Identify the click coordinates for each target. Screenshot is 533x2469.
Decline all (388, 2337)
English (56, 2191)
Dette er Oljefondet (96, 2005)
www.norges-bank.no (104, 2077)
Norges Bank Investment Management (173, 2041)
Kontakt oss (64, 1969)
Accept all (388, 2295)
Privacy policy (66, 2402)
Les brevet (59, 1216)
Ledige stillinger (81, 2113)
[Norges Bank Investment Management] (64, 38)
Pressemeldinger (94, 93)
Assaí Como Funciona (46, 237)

● ● ● ● ● ● ●

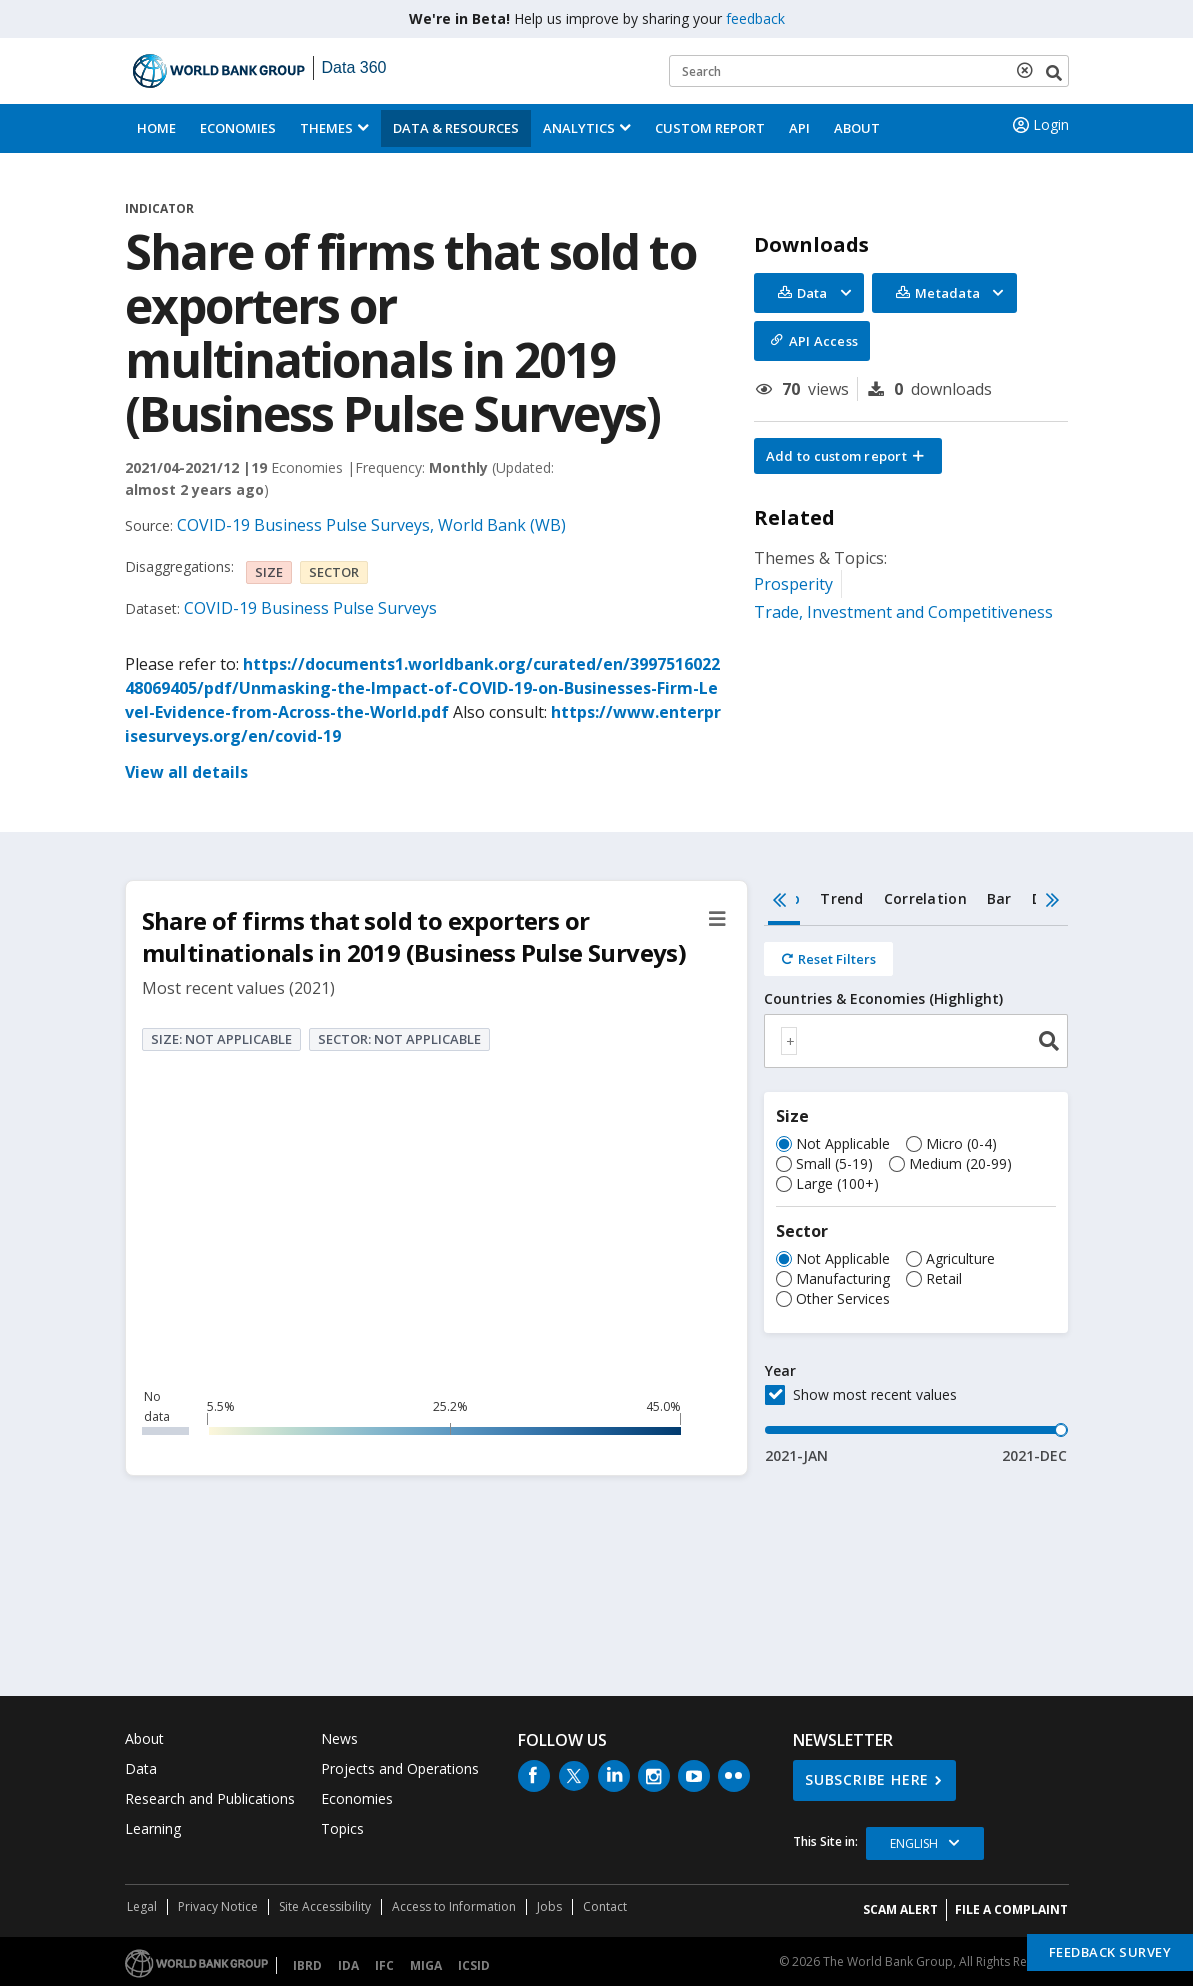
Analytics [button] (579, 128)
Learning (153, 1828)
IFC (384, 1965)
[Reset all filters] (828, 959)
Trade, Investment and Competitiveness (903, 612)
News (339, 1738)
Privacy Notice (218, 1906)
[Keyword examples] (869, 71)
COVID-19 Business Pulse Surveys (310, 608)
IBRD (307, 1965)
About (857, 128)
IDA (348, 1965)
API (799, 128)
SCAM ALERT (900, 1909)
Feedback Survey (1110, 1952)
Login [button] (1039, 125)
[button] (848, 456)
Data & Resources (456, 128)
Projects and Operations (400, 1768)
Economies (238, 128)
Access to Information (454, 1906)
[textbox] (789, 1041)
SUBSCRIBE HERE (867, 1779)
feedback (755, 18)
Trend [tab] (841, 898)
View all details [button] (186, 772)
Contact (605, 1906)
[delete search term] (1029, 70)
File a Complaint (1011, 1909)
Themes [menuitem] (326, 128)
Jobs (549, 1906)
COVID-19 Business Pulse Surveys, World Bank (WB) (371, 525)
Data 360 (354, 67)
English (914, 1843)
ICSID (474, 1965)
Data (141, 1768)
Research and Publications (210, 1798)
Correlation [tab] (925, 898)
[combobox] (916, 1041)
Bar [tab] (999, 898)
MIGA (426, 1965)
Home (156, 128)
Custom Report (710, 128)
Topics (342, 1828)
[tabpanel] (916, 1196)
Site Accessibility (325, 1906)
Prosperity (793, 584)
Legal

● ● ● ● ● ● ●

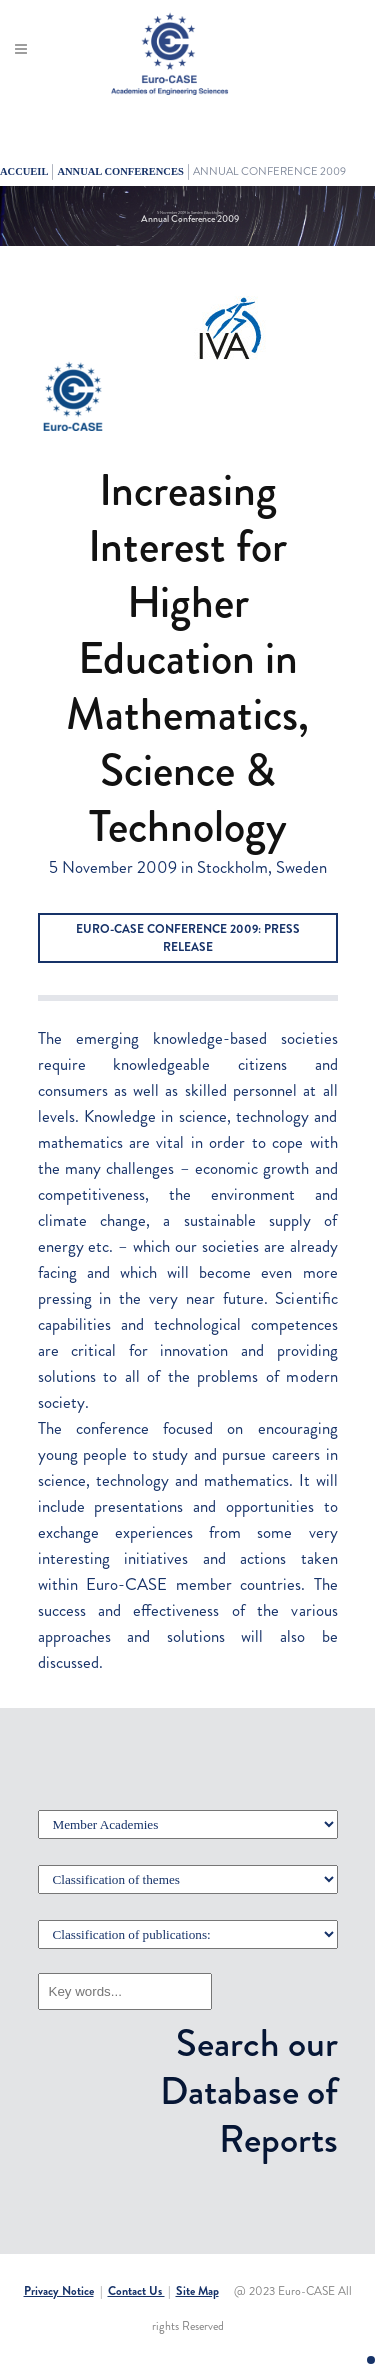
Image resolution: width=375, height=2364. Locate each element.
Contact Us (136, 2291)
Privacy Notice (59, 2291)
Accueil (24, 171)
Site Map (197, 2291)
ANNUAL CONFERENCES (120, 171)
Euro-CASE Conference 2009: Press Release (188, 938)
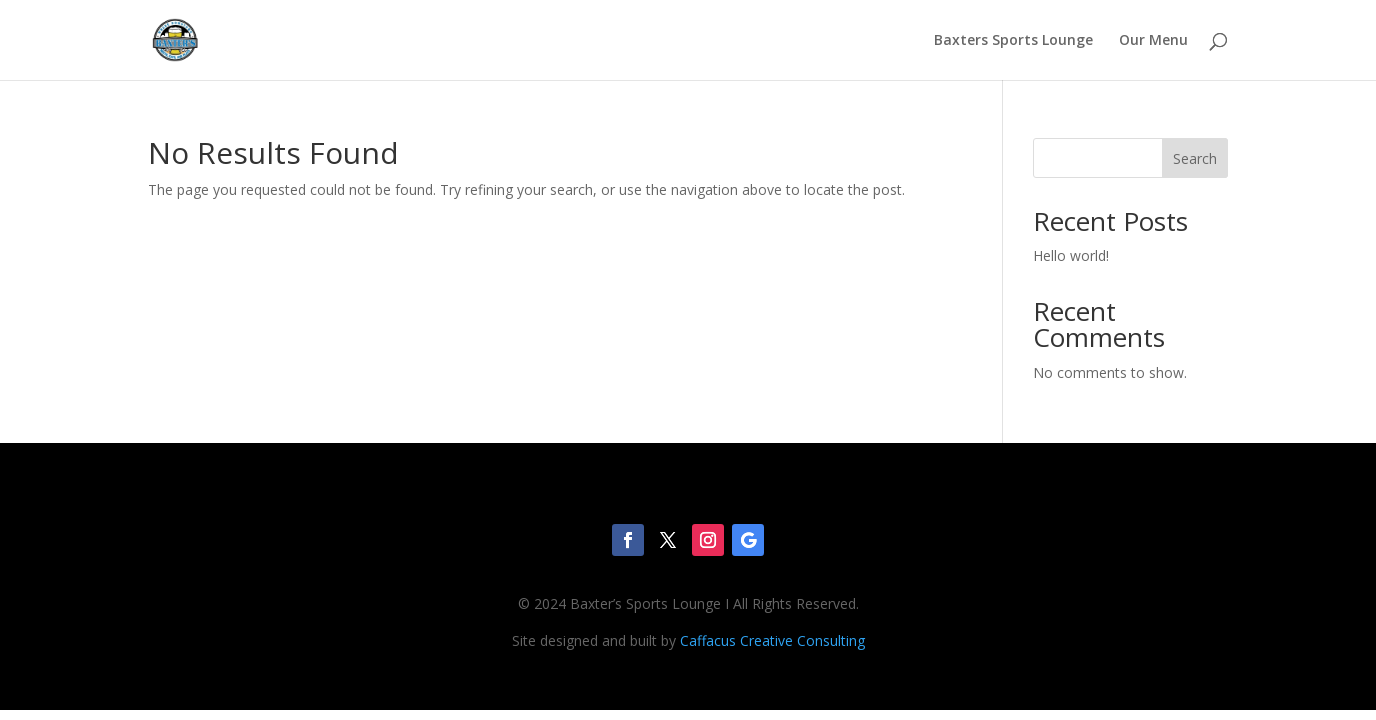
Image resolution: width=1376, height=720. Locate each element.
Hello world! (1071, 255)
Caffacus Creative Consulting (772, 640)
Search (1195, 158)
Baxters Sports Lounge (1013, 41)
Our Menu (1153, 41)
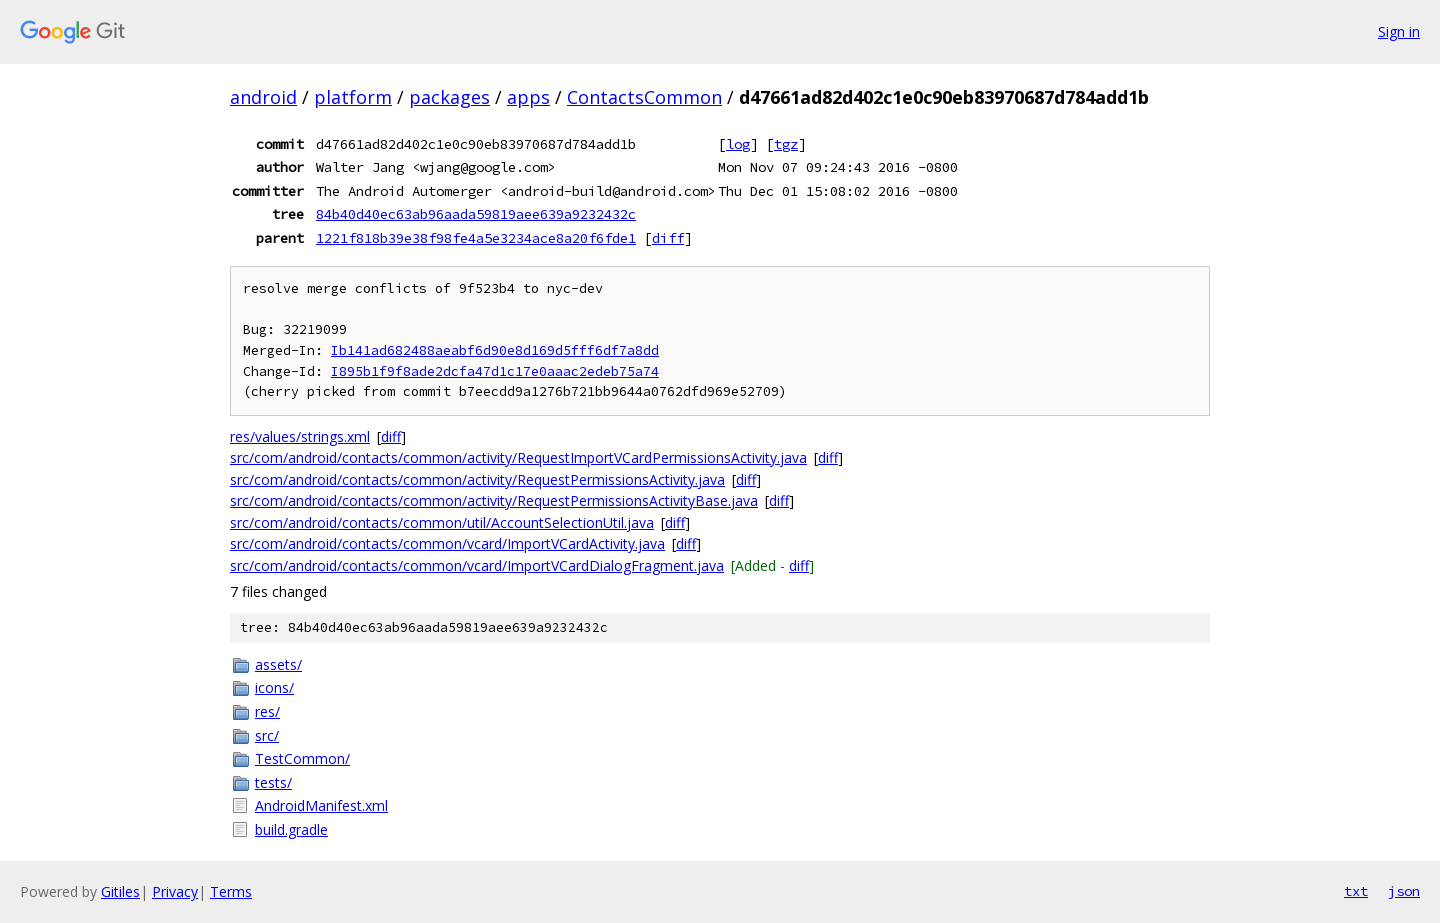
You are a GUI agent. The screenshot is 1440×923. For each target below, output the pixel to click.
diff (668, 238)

● ● ● ● ● ● ●

_Goal of the exercise_.
With the pictures omitted, copy exactly the lines of the listing above starting at the line containing "Our Menu (1153, 41)" and ending at the line containing "diff (668, 238)", both included.

_Solution to this task_.
Our Menu (1153, 41)
You are a GUI agent. The screenshot is 1440×923. For each target below, output the pixel to click.
diff (668, 238)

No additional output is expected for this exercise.